From the present study, A. variegatum, the African bont tick and the main vector of Ehrlichia ruminantium, was ubiquitous in all sampling localities spanning an extremely divergent range of climatic conditions. This finding is consistent with previous studies that reported occurrence of A. variegatum across the entire country throughout the year [20, 25]. A similar situation has been described for small ruminants [18]. Amblyomma variegatum also transmits the protozoans Theileria mutans and T. velifera causing benign bovine theileriosis [42, 43]. This tick has also been associated with dermatophilosis caused by the bacteria, Dermatophilus congolensis. The disease can affect tick-free cattle but is more severe in cattle infested by A. variegatum [44]. The role of A. variegatum in the development of dermatophilosis was demonstrated to be promoted through immunosuppression that occurs after tick-feeding and predispose entry of the bacteria into the skin [45]. Given the high prevalence and wide distribution of A. variegatum, a future survey of the impact of ehrlichiosis in the livestock sector in Cameroon would be well justified.

An immediate effect of the lack of surveillance at national borders has been the introduction of R. microplus in southern Cameroon, seemingly from Nigeria [46]. Of serious concern, R. microplus was found to be the second most abundant species. This finding contrasts with recent reports from North Central Nigeria and Cameroon which concluded that R. microplus was absent and R. decoloratus was the most abundant tick species in the areas studied [19, 47]. It is worth noting that the exotic R. microplus already outnumbers the indigenous R. decoloratus in our study, attesting to the aggressive nature of this species. Interestingly, in the areas invaded by R. microplus which were within AEZs III, IV and V, R. microplus was present in more sites than R. decoloratus (Table 4). This rapid expansion of R. microplus followed by apparent displacement of R. decoloratus in the field is likely attributable to the shorter life-cycle and higher egg production capacity of R. microplus [48]. This phenomenon has recently been reported in several African countries, including Tanzania and South Africa, both likely originating from independent introductions, and also Ivory Coast [49,50,51]. Moreover, the ability of R. microplus to develop resistance to most available acaricides might also have favored its expansion at the expense of more susceptible species [52]. In this scenario, the displacement of R. decoloratus by R. microplus could rather be due to the pressure exerted by acaricides on the former species. A similar situation has been described in the leafminer fly [53]. It is also the case that these two hypotheses are not mutually exclusive, and both factors may have contributed to the displacement of R. decoloratus by R. microplus. Regardless of the explanation for the changing dynamics of these two tick populations, the apparent displacement between the two species highlights the need to accurately identify species circulating in the field and adjust the management strategies accordingly.
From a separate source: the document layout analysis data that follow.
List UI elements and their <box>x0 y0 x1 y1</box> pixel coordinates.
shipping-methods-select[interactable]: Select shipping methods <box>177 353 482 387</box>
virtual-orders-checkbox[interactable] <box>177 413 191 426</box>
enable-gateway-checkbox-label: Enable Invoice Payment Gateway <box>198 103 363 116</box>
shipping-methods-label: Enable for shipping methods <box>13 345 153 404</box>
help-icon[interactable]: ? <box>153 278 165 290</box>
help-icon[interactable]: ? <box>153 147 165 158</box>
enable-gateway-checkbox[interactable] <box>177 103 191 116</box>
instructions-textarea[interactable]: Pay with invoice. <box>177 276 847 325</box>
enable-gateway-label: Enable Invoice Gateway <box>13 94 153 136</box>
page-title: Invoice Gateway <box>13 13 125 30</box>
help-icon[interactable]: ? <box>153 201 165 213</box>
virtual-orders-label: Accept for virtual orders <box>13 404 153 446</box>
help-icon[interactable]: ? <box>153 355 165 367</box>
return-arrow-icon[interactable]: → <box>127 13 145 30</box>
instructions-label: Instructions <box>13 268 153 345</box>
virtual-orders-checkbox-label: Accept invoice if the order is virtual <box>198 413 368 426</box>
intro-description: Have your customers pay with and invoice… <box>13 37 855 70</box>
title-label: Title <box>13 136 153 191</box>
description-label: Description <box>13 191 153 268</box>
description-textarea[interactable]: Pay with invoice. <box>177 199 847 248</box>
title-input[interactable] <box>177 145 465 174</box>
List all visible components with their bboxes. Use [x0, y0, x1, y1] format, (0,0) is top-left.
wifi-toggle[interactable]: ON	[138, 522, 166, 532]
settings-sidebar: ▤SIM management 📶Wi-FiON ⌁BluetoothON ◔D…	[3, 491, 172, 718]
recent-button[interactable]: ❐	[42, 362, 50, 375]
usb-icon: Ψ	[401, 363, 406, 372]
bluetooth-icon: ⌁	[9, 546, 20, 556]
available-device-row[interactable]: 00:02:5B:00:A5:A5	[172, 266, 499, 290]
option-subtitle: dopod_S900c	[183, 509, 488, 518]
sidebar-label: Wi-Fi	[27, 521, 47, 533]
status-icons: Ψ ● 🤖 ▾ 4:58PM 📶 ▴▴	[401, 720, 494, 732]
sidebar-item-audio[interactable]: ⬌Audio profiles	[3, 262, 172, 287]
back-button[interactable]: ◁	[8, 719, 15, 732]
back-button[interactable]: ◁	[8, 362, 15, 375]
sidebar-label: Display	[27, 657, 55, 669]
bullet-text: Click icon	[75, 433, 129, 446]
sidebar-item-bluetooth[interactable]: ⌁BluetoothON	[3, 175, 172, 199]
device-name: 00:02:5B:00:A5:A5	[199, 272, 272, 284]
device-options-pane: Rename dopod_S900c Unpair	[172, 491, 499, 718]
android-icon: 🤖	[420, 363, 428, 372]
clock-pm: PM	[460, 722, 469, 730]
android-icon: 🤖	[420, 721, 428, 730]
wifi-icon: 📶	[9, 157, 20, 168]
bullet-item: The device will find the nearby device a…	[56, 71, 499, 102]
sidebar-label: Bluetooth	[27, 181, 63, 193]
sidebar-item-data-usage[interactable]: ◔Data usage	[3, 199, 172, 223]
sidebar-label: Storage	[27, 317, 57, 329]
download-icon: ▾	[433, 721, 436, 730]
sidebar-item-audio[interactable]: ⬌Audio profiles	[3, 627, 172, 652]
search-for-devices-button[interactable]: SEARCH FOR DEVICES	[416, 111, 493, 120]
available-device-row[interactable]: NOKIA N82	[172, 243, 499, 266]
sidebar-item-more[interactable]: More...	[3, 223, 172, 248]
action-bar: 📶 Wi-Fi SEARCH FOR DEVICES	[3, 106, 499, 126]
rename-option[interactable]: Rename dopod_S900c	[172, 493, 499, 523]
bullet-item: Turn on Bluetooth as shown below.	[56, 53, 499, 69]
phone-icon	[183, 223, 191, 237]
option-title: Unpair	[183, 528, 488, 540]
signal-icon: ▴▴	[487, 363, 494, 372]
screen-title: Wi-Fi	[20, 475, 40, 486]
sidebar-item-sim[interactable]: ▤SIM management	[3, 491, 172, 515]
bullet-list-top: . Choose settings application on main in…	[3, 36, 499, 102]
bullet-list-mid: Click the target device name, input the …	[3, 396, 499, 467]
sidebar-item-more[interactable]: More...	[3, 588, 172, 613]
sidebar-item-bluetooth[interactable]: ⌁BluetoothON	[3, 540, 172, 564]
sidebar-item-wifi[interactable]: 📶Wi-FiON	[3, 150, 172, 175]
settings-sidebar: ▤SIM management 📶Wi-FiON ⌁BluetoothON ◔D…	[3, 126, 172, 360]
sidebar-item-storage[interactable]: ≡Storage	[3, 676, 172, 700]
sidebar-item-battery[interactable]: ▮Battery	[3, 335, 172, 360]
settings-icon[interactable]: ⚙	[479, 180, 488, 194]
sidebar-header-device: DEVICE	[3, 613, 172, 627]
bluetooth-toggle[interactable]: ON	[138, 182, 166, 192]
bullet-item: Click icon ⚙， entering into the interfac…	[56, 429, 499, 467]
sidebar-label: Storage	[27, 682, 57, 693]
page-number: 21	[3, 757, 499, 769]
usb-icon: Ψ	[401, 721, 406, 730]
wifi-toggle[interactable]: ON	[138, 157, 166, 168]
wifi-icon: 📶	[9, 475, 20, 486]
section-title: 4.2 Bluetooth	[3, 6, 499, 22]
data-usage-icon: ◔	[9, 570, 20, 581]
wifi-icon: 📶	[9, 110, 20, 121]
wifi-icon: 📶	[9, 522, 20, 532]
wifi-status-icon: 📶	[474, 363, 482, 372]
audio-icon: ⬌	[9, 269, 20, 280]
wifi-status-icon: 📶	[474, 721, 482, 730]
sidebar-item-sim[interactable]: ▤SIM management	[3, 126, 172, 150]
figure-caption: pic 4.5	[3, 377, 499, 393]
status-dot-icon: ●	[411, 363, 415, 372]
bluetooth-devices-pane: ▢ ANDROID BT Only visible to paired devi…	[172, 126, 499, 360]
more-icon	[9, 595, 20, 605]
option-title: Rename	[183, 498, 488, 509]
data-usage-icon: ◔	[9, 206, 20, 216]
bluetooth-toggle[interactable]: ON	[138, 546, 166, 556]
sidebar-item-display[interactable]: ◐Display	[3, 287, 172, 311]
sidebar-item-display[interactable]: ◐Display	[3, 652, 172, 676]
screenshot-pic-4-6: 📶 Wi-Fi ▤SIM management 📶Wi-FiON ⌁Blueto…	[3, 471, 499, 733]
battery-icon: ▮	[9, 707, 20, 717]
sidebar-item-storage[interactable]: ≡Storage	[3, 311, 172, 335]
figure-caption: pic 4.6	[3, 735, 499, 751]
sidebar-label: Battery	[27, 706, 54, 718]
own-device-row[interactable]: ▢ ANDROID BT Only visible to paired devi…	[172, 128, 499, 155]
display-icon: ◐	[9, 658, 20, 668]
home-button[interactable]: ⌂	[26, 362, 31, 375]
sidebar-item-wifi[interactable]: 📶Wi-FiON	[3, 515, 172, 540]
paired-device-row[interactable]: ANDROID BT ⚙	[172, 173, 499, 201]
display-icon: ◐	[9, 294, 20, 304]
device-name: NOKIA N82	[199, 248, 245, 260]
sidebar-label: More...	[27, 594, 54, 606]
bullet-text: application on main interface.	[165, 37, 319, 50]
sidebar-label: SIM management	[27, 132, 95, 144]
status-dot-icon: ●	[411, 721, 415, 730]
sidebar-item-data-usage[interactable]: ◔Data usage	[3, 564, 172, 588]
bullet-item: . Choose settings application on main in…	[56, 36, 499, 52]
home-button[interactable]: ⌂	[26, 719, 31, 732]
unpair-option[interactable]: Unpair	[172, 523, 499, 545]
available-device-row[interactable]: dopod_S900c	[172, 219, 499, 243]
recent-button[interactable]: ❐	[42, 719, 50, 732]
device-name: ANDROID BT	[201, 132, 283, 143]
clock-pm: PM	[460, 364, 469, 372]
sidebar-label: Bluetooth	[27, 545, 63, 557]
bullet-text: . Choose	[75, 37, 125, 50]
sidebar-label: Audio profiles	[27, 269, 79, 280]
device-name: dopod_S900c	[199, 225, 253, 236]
The observed sex ratio of the tick species collected in the present study varied from one species to another. The male to female sex ratio in A. variegatum, H. truncatum and H. rufipes showed that males were present in greater number than females. These results are in agreement with previous reports [54,55,56]. This suggest that males remain on the host for a longer period than females which drop off to the ground to lay eggs when they are fully engorged [57]. The low male to female ratio observed for R. microplus and R. decoloratus could imply that males were not collected due to their small size, since only visible adults were picked during the sampling.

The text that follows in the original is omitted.